Et si la méfiance était également le fait d’une inadéquation d’échelle ? Lorsque les flux financiers sont mondiaux, lorsqu’avec une épidémie comme celle du Coronavirus, nous prenons d’un coup conscience de notre interdépendance à l’échelle mondiale, lorsqu’avec un peu de recul, on accepte que les enjeux du siècle[5] ne peuvent se concevoir qu’à l’échelle planétaire, on est forcé de constater que l’échelle nationale semble inefficace pour réfléchir le monde de manière efficace.

Cette inadéquation d’échelle est d’ailleurs rendue criarde à partir des années 2010 avec l’avènement de l’ère des médias sociaux, qui semblaient dans un premier temps constituer le paroxysme de l’idéal universaliste de Tim Berners Lee lorsqu’il inventait le World Wide Web : rapprocher les gens et faire circuler librement l’information.

Cet idéal semble encore aujourd’hui nourrir les ambitions affichées des géants du numérique. La signature de Google l’énonce très clairement : « Notre objectif est d’organiser les informations à l’échelle mondiale pour les rendre accessibles et utiles à tous »[6]. En effet, à bien y réfléchir, Google, Facebook & co. sont tout simplement devenus les plus grands éditeurs au monde et cela impacte directement l’activité et les recettes des entreprises de presse. Fortes d’un très grand nombre d’utilisateurs dont les données leur ont fourni un avantage stratégique capable d’annihiler toute concurrence aussi sérieuse soit-t-elle, ces plateformes se sont imposées petit à petit en suscitant un engouement sans précédent presque partout dans le monde[7].

Les GAFAM ou le double étage

Comme nous l’abordions déjà avec précision dans un article-manifeste proposant une critique du flux inhérent à l’ensemble des plateformes sociales, les GAFAM, via leurs algorithmes et leurs choix stratégiques, décident aujourd’hui de l’information à diffuser, des sources à mettre en avant et des formats à privilégier.

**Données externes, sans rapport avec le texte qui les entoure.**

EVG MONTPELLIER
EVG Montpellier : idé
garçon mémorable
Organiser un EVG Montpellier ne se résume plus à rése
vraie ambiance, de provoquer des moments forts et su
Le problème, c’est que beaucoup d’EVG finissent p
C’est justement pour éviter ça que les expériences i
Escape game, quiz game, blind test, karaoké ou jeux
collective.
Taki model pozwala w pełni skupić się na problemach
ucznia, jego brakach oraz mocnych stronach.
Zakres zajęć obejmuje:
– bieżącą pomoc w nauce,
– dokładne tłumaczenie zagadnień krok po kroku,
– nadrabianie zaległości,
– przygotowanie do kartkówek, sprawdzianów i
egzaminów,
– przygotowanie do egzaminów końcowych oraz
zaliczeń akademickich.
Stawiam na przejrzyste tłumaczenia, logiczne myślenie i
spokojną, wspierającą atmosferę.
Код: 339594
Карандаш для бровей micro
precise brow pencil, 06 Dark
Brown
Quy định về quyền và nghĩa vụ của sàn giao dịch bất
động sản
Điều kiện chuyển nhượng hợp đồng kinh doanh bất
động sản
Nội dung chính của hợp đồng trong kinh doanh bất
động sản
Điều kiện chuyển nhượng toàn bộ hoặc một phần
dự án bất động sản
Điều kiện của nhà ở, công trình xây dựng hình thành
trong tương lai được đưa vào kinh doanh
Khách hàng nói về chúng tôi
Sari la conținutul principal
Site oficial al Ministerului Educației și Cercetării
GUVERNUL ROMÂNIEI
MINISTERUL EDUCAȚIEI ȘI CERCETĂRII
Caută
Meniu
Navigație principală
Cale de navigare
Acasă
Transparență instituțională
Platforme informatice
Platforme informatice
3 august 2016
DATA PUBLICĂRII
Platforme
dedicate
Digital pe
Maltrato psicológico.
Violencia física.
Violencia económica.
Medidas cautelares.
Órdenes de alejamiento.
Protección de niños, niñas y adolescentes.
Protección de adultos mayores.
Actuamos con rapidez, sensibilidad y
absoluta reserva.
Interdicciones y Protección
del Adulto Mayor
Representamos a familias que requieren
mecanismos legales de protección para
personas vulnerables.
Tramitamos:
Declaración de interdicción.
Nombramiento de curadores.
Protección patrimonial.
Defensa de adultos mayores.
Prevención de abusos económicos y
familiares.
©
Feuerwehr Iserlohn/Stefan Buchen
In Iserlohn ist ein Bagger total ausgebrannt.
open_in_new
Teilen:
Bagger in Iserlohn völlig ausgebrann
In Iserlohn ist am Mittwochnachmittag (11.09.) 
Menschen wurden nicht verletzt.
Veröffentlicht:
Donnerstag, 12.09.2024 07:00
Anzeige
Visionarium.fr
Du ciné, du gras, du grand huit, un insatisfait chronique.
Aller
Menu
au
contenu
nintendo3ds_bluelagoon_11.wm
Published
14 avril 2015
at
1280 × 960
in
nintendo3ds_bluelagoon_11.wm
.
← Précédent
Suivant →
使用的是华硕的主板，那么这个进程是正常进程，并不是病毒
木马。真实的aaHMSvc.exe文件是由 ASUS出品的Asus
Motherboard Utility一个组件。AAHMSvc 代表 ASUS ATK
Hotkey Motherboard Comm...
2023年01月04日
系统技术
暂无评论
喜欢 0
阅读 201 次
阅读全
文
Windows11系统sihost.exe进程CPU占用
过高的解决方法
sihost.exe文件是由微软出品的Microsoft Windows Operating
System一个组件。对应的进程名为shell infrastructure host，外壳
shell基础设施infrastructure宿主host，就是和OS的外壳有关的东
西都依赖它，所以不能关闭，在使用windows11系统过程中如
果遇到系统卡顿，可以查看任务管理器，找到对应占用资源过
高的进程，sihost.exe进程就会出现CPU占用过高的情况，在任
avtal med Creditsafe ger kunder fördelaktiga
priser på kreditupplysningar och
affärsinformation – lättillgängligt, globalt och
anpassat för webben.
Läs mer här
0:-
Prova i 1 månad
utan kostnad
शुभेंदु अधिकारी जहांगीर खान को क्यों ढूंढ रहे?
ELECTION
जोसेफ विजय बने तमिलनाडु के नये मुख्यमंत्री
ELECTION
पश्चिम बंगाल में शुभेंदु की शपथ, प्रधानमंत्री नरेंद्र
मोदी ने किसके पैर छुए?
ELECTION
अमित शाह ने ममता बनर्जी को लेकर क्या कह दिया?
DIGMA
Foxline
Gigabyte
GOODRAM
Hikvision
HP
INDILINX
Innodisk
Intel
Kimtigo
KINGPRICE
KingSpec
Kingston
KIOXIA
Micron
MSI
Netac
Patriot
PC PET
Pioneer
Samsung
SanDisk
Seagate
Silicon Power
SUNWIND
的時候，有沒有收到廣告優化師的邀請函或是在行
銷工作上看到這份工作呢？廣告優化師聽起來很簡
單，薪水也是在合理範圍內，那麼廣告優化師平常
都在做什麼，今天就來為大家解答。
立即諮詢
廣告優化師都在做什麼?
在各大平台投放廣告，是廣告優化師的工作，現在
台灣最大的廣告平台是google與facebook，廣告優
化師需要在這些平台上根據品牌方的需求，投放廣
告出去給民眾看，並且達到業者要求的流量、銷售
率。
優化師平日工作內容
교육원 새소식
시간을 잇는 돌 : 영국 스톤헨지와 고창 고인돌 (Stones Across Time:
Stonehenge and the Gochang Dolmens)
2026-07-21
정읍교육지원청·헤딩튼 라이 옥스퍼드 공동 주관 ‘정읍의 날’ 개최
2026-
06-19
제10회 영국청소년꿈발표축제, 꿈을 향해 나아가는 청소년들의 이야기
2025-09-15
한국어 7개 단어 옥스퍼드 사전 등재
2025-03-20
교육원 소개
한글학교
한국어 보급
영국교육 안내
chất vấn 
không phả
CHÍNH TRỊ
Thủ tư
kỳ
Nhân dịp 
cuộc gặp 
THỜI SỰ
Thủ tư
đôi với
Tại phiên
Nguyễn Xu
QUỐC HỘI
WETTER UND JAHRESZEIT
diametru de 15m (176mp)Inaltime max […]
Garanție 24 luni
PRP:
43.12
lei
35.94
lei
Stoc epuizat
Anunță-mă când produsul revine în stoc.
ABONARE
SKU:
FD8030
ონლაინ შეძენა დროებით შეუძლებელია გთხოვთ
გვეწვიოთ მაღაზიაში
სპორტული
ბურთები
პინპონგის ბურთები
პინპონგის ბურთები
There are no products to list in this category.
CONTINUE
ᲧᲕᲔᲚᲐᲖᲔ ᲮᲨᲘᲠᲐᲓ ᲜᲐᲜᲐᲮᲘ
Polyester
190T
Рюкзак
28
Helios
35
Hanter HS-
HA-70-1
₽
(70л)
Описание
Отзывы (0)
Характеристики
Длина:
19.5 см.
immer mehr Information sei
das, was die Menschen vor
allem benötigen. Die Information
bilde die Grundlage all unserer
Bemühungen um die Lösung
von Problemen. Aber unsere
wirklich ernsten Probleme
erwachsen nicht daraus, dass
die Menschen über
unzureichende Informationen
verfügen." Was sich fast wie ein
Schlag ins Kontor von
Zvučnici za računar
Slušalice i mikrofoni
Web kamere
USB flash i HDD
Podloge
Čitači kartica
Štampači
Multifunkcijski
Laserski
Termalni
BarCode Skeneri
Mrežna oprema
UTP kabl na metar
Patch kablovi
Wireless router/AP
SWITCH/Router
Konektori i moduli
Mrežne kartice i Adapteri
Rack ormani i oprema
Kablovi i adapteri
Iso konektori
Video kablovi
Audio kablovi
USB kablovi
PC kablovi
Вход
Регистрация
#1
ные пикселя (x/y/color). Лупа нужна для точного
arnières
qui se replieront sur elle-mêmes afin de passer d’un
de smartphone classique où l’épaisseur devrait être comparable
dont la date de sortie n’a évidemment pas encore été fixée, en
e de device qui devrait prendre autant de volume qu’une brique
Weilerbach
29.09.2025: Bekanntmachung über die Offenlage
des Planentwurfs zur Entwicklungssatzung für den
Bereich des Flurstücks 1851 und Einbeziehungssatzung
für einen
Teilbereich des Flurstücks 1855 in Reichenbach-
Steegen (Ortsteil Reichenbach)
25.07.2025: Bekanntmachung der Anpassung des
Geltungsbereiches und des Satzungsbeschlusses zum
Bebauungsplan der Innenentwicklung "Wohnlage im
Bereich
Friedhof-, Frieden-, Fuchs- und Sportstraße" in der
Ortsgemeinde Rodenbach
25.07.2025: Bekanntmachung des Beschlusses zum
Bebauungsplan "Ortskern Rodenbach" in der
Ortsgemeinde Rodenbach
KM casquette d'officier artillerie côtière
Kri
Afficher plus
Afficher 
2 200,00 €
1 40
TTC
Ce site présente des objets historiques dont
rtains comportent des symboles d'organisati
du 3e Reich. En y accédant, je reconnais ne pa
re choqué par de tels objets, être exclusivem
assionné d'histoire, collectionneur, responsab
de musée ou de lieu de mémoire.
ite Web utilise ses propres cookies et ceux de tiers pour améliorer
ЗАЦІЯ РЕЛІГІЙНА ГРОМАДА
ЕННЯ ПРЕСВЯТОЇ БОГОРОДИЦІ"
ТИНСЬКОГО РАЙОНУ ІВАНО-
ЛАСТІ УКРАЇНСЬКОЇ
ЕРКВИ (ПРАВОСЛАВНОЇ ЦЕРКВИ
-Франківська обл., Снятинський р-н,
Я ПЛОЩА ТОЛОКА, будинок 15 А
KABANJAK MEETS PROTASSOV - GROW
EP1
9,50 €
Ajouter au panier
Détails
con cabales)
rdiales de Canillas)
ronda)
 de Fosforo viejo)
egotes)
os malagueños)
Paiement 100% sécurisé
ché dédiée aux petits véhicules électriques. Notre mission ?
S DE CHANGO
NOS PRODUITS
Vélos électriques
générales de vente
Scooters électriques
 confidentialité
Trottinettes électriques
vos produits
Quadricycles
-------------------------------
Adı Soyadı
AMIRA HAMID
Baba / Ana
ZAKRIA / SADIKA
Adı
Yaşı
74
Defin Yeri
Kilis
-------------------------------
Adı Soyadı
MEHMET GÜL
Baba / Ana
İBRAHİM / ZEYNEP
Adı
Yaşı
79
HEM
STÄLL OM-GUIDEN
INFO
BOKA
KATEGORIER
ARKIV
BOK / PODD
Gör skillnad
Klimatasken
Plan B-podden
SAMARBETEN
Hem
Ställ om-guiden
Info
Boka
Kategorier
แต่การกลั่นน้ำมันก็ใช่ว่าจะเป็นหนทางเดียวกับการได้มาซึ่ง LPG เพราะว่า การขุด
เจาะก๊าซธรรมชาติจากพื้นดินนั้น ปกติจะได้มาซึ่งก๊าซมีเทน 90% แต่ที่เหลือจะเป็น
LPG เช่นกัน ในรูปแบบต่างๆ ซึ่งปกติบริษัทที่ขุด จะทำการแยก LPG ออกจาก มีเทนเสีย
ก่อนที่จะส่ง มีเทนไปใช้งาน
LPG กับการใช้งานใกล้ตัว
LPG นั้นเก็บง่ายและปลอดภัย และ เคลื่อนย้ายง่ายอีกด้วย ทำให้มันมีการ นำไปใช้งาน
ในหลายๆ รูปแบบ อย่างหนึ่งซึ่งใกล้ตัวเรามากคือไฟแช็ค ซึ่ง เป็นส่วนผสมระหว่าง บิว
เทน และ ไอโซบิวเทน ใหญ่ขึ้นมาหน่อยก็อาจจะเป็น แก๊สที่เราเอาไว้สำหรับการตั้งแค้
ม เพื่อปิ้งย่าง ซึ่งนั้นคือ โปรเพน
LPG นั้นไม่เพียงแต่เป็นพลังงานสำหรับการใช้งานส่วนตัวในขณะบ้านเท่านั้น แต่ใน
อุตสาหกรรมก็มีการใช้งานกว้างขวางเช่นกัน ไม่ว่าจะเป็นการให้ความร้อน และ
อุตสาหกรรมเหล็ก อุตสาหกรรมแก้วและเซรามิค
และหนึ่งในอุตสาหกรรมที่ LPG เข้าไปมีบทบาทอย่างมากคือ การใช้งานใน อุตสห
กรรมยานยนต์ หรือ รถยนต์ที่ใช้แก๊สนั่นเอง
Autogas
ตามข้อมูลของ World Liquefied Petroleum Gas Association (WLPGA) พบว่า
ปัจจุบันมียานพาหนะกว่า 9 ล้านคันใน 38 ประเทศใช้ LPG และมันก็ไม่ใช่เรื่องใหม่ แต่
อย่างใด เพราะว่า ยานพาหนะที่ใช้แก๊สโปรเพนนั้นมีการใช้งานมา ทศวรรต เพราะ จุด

Vous l’aurez compris, là où, à l’échelle nationale, une mainmise économique s’exerce au sein d’un certain nombre de rédactions pour préserver des réputations ou encore pour favoriser des intérêts particuliers, à l’échelle internationale en revanche, la mainmise sur l’espace public est régie par des algorithmes dont personne ne connaît réellement le fonctionnement.

Au premier étage, on assiste à des phénomènes assez classiques de pressions ou d’autocensure. Au deuxième étage, les ambitions sont bien différentes : il s’agit de classifier, d’organiser, et de donner à voir. Au premier étage, l’audience est limitée à la fois par le cadre national et par l’ancrage idéologique des médias. Au deuxième étage, l’audience est potentiellement planétaire malgré l’éventuelle barrière de la langue et l’existence de stratégies nationales menées par les GAFA.

Au premier étage les enjeux économiques sont forts. Au deuxième étage ils le sont d’autant plus, car nous constatons une certaine dépendance entre l’économie classique et l’économie numérique qui vient la surplomber.

Par ce jeu d’interférences et d’intermédiation, le double étage semble en effet fortement interpénétrer le premier et y exercer une forte domination. Comment ?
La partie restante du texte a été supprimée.